** TASK **
Look below for lines that hold the string "Schmerzen" and copy each one.

** Dataset items **

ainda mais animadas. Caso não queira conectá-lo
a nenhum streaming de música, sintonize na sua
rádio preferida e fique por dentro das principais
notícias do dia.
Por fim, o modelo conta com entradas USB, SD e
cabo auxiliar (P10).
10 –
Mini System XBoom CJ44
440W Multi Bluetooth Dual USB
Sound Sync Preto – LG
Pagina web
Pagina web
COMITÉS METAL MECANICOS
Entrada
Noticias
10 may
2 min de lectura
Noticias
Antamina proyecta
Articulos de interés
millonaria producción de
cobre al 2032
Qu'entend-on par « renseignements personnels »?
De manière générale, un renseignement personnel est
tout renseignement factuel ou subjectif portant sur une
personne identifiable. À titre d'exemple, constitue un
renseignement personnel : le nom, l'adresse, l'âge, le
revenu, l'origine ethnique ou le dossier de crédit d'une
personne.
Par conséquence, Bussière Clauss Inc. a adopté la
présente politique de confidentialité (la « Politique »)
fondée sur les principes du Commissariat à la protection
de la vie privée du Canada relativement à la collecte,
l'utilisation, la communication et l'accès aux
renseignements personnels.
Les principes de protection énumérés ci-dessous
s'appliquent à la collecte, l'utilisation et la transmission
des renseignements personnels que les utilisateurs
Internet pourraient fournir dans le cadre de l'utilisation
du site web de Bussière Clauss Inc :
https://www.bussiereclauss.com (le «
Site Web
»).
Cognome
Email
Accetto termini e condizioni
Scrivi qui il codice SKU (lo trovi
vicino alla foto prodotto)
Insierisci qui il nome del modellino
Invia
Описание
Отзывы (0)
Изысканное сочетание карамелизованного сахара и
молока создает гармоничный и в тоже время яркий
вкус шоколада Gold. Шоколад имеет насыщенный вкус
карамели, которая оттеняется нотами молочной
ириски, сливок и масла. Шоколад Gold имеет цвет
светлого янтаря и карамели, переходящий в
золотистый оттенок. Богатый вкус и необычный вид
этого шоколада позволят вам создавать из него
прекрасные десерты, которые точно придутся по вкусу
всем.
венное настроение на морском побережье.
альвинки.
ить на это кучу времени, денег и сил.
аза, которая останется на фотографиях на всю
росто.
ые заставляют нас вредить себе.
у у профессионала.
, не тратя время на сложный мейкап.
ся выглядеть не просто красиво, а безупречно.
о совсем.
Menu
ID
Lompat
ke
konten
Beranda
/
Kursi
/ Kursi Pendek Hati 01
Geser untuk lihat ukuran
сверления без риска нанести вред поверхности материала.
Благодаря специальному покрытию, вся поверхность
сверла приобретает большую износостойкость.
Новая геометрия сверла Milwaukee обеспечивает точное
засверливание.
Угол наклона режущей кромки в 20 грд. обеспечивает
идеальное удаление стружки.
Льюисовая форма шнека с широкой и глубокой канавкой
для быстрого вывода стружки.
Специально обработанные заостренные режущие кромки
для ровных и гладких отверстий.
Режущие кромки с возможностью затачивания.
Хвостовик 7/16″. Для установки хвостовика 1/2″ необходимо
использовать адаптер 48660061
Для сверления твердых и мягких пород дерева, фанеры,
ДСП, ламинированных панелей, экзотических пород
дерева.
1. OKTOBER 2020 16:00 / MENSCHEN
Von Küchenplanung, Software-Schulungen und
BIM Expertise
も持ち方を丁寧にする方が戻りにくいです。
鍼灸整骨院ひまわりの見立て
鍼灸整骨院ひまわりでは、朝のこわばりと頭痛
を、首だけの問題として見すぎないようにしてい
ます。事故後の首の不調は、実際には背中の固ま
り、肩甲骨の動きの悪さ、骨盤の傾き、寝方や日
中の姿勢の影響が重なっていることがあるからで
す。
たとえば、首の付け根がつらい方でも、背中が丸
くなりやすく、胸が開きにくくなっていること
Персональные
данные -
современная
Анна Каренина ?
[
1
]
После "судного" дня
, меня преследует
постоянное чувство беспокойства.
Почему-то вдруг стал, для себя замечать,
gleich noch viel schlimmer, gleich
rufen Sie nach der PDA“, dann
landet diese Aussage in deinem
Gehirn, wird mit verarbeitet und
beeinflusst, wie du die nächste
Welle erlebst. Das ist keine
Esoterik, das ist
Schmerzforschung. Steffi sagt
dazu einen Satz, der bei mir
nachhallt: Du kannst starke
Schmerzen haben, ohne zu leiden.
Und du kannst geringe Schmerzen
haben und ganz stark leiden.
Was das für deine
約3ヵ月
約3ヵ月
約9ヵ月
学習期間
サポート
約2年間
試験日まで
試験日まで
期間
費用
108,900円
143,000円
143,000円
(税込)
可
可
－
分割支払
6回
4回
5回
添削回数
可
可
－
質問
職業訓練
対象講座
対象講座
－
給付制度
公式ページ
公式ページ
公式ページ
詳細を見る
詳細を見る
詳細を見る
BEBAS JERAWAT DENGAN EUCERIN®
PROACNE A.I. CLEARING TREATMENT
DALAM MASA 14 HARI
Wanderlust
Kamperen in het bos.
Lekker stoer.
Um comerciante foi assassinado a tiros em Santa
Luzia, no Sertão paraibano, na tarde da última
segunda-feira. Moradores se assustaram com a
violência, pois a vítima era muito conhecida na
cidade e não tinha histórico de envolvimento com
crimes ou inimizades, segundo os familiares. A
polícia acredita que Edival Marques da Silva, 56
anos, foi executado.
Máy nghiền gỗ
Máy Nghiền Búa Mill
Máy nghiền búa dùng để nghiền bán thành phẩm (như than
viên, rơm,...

** WORKED SOLUTION **
Schmerzen haben, ohne zu leiden.
Und du kannst geringe Schmerzen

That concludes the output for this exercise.